• [EXERCISE REQUIREMENTS]:
Find all the lines in the material below with the word "pincode", and copy them.

• [DATA TO EXAMINE]:

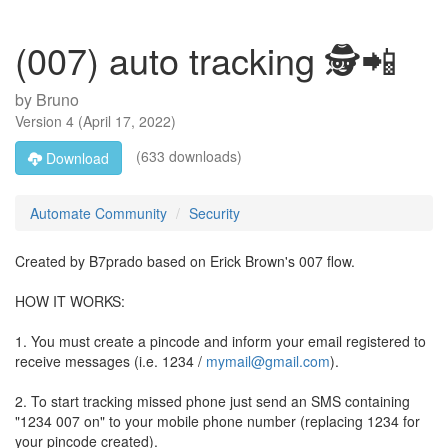
(007) auto tracking 🕵️📲
by
Bruno
Version
4
(
April 17, 2022
)
(633 downloads)
Download
Automate Community
Security
Created by B7prado based on Erick Brown's 007 flow.
HOW IT WORKS:
1. You must create a pincode and inform your email registered to
receive messages (i.e. 1234 /
mymail@gmail.com
).
2. To start tracking missed phone just send an SMS containing
"1234 007 on" to your mobile phone number (replacing 1234 for
your pincode created).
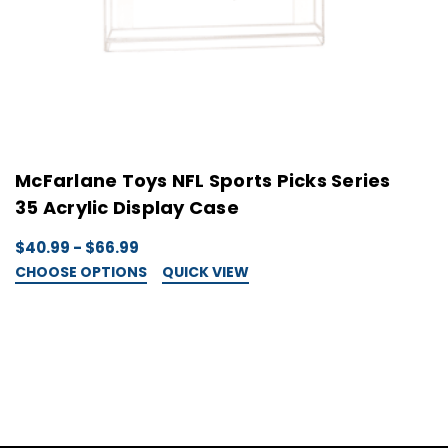
McFarlane Toys NFL Sports Picks Series
M
35 Acrylic Display Case
3
$40.99 - $66.99
$
CHOOSE OPTIONS
QUICK VIEW
C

• [RESULT OF THE TASK]:
1. You must create a pincode and inform your email registered to
your pincode created).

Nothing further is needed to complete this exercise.